Used to retrieve the original values for each base across a range specified in 0-based, half-open coordinates. Chromosome, start and end are required paramters. The returned array will contain an element for each base in the given range. Those without a value in the underlying BigWig file will be returned as undefined. You must check for these values when iterating the list.

  my $values = $bf->get_values('chr1', 0, 100);
  foreach my $v (@{$values}) {
    if(! defined $v) {
      print "X\n";
    }
    else {
      printf("%f\n", $v);
    }
  }

my $intervals_array = $bf->get_intervals($chromosome, $start, $end);

Used to retrieve the intervals that overlap a range specified in 0-based, half-open coordinates. Chromosome, start and end are required paramters. The returned array will contain a hash for each interval with the keys start (0 based), end (half-open) and value (a double).

  my $intervals = $bf->get_intervals('chr1', 0, 100);
  foreach my $i (@{$intervals}) {
    printf("%d - %d: %f\n", $i->{start}, $i->{end}, $i->{value});
  }

my $iter = $self->get_intervals_iterator($chromosome, $start, $end);

An iterator version of the get_intervals() code allowing you to walk through an entire BigWig file of data without loading all of it into memory.

  my $iter = $bf->get_intervals_iterator('chr1', 0, 100);
  while(my $intervals = $iter->next()) {
    foreach my $i (@{$intervals}) {
      printf("%d - %d: %f\n", $i->{start}, $i->{end}, $i->{value});
    }
  }

BIGBED METHODS

my $entries_array = $bf->get_entries($chromosome, $start, $end, $use_string);

Used to retrieve the intervals that overlap a range specified in 0-based, half-open coordinates. Chromosome, start and end are required paramters. The $use_string parameter controls if the call returns just the bounds of each bed record or returns the tab seperated Bed line along with the element. If you are using bed for most things apart from overlap calls then you want to set this to true.

The returned array will contain a hash for each entry with the keys start (0 based), end (half-open) and string (a string). If strings were not requested then the string key will be absent from the hash.

  my $entries = $bf->get_entries('chr1', 0, 100, 1);
  foreach my $e (@{$entries}) {
    printf("%d - %d: %s\n", $e->{start}, $e->{end}, $e->{string});
  }

my $iter = $bf->get_entries_iterator($chromosome, $start, $end, $use_string);

Iterator version of get_entries() allowing you to walk through an entire BigBed file of entries without loading all of it into memory.

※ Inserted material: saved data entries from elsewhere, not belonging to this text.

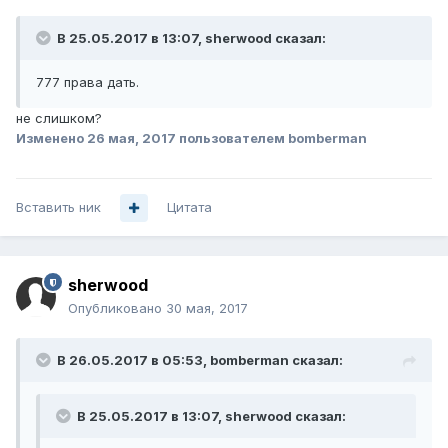
В 25.05.2017 в 13:07, sherwood сказал:
777 права дать.
не слишком?
Изменено
26 мая, 2017
пользователем bomberman
Вставить ник
Цитата
sherwood
Опубликовано
30 мая, 2017
В 26.05.2017 в 05:53, bomberman сказал:
В 25.05.2017 в 13:07, sherwood сказал: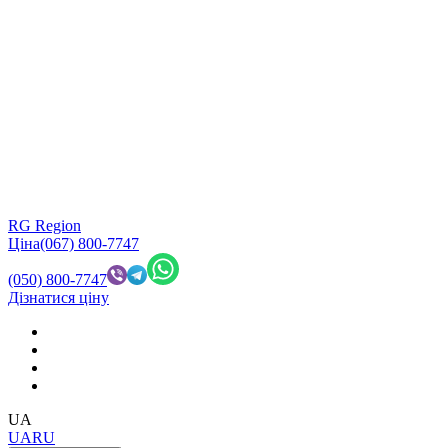
RG Region
Ціна
(067) 800-7747
(050) 800-7747
Дізнатися ціну
UA
UA
RU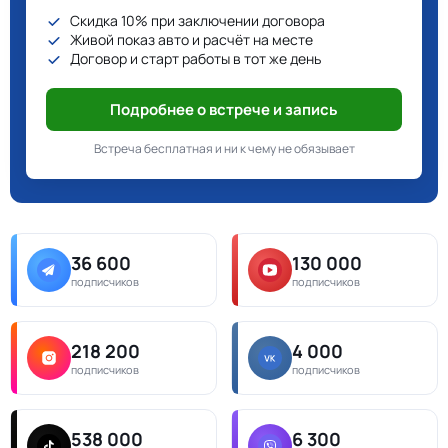
Скидка 10% при заключении договора
Живой показ авто и расчёт на месте
Договор и старт работы в тот же день
Подробнее о встрече и запись
Встреча бесплатная и ни к чему не обязывает
36 600
130 000
подписчиков
подписчиков
218 200
4 000
подписчиков
подписчиков
538 000
6 300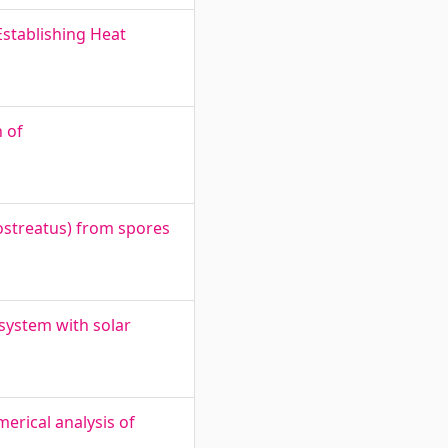
Establishing Heat
n of
 ostreatus) from spores
system with solar
erical analysis of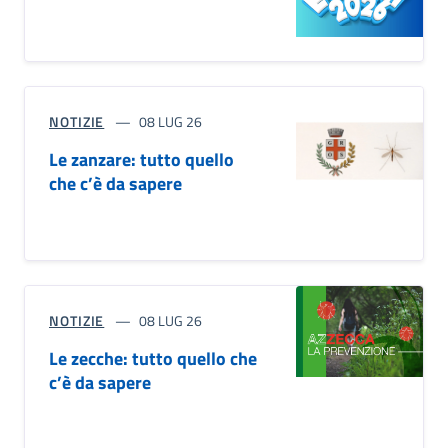
NOTIZIE
08 LUG 26
Le zanzare: tutto quello
che c’è da sapere
NOTIZIE
08 LUG 26
Le zecche: tutto quello che
c’è da sapere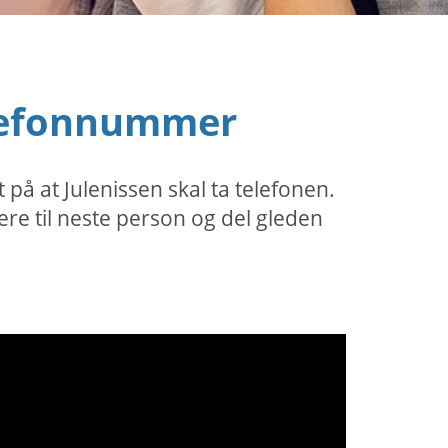
telefonnummer
på at Julenissen skal ta telefonen.
dere til neste person og del gleden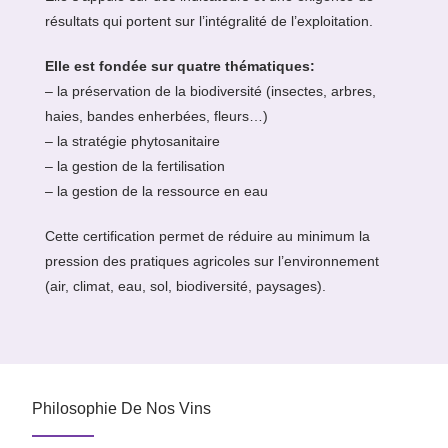
résultats qui portent sur l’intégralité de l’exploitation.
Elle est fondée sur quatre thématiques:
– la préservation de la biodiversité (insectes, arbres,
haies, bandes enherbées, fleurs…)
– la stratégie phytosanitaire
– la gestion de la fertilisation
– la gestion de la ressource en eau
Cette certification permet de réduire au minimum la
pression des pratiques agricoles sur l’environnement
(air, climat, eau, sol, biodiversité, paysages).
Philosophie De Nos Vins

  my $iter = $bf->get_entries_iterator('chr1', 0, 100, 1);
  while(my $entries = $iter->next()) {
    foreach my $e (@{$entries}) {
      printf("%d - %d: %s\n", $e->{start}, $e->{end}, $e->{string});
    }
  }

my $autosql = $bf->get_autosql_string();

Returns the AutoSQL held alongside a BigBed file. Will return undef if no AutoSQL was used in the file.

my $autosql_obj = $bf->get_autosql();

Returns a Bio::DB::Big::AutoSQL object representing the retrieved AutoSQL string. Will return undef if there is no AutoSQL assoicated with the big file. Can throw an exception if the AutoSQL string does not correctly parse.

AVAILABLE SUMMARY TYPES

The following strings can be used when calculating statistics over a BigWig file.

mean - Calculate a mean value for each bin
std - The deviation of values within a bin
dev - See std
max - The maximum value for a bin
min - The minimum value for a bin
cov - The fraction of bases covered
coverage - See cov

LICENSE

Copyright [2015-2017] EMBL-European Bioinformatics Institute

Licensed under the Apache License, Version 2.0 (the "License"); you may not use this file except in compliance with the License. You may obtain a copy of the License at

   http://www.apache.org/licenses/LICENSE-2.0

Unless required by applicable law or agreed to in writing, software distributed under the License is distributed on an "AS IS" BASIS, WITHOUT WARRANTIES OR CONDITIONS OF ANY KIND, either express or implied. See the License for the specific language governing permissions and limitations under the License.